Kali Reis and Jodie Foster in 'True Detective: Night Country'

True Detective: Night Country delivered its final chapter and with it the closure of another case, but is there room for more in the future?

After introducing Season 1 connections to Night Country‘s Alaskan-set story, True Detective teased possibilities for a crossover, but would the stars return for a second case? Kali Reis who plays Detective Evangeline Navarro says, “Navarro has gone through the ringer, man, leave that woman alone,” with a laugh.

“No, I think it was meant to be what it is,” Reis clarifies of the story showrunner Issa Lopez set out to tell. “I mean, you could go off and explore each character. You can explore who they were before all this s**t hit the fan, so to speak. You can explore way back. You can explore [the far] future. But I think you can’t have Danvers (Jodie Foster) and Navarro solving a case without them hating each other.”

In other words, their dynamic for solving cases hinges upon their frustrations toward one another. “I think that they’re in a place where they have a deep understanding for each other and respect for one another. You can’t have that type of dynamic.” The only way Reis would re-explore Navarro onscreen is if Lopez asked. “If Issa was like, ‘Listen, this is what we’re doing…’,” Reis says trailing off, then perhaps she’d return, “because… I loved her stories.”

Anemarie Ottosen, Diane Benson, Tanya Tagak, June Thiele, Ippiksaut Friesen, and Kathryn Wilder in 'True Detective: Night Country'

In the end, Season 1 connections were more of an echo than tied to an actual criminal operation (after all, “time is a flat circle”), but that doesn’t make them any less interesting. Ultimately, Season 4 was about shining a light on the marginalization of Indigenous communities and coping with lingering trauma.

Putting a spotlight on missing and murdered Indigenous women is something Reis has been passionate about throughout her career and is one of the reasons she signed on to play Navarro. “That’s the whole reason why I started bringing awareness to different issues in the community with my boxing career,” Reis says.

“I mean, we know what Taylor Swift is doing, but we don’t know a person has gone missing again. So just having the chance to shine a light on these very real issues, especially when Issa chose to [set the story] in Alaska where seventy to eighty percent of the population are Alaska Natives, was really important.”

In addition to Indigenous representation, the show’s central reveal about the mines and Tsalal scientists conspiring to raise pollution levels for research is important to understand ongoing real-world issues surrounding climate change. “We are part of the land.
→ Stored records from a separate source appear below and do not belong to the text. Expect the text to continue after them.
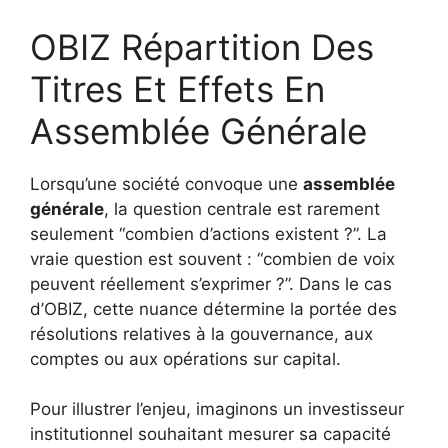
OBIZ Répartition Des
Titres Et Effets En
Assemblée Générale
Lorsqu’une société convoque une
assemblée
générale
, la question centrale est rarement
seulement “combien d’actions existent ?”. La
vraie question est souvent : “combien de voix
peuvent réellement s’exprimer ?”. Dans le cas
d’OBIZ, cette nuance détermine la portée des
résolutions relatives à la gouvernance, aux
comptes ou aux opérations sur capital.
Pour illustrer l’enjeu, imaginons un investisseur
institutionnel souhaitant mesurer sa capacité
It’s not ours,” Reis points out.


Jodie Foster and Kali Reis in 'True Detective: Night Country'

(Credit: HBO)

“I was happy to see that the real issues around the environment and missing and murdered Indigenous women [being explored]. Also the invisibility of our women.” As Reis points out the ending of the season sees Indigenous women become the heroes, taking matters into their own hands as they forced the Tsalal scientists out into the cold after learning they were responsible for Annie K’s (Nivi Pedersen) death. “No one’s going to pay attention to the Native ladies cleaning up, but that’s the perfect time to take justice into your own hands.”

And their story is delivered in a way that Navarro says, “was just so realistic.” Seeing the Indigenous women in a storytelling setting, Reis says, “brings so much pride. I laugh because I know all the Indigenous folk [are gonna be like], ‘Those are my aunties right there.’ It was just really awesome to see that, and it’s a hell of a way to still leave it open-ended because they did justice. They were doing the work that they needed to do to bring justice.”
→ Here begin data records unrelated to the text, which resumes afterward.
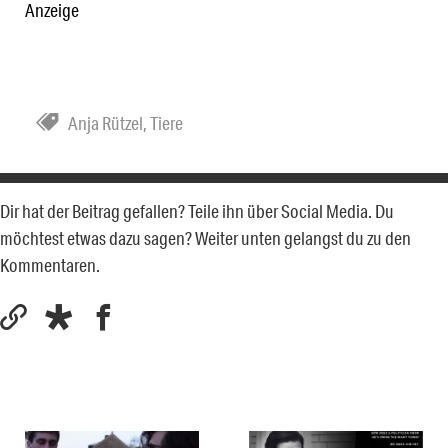
Anzeige
Anja Rützel
,
Tiere
Dir hat der Beitrag gefallen? Teile ihn über Social Media. Du
möchtest etwas dazu sagen? Weiter unten gelangst du zu den
Kommentaren.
“Now what happened to them out on the ice? We’ll never know,” Reis says of the scientists who were found frozen and half buried.

“As Indigenous people, we have common morals, a common understanding of how things operate. You have to live with the land, but you go from family to family, and stories are different,” Reis says. “So I just love that aspect of storytelling being the whole thing that wraps it all up. This is a story and you’re going to tell this story, and it’s again, your choice to either decide if it’s the truth or not.”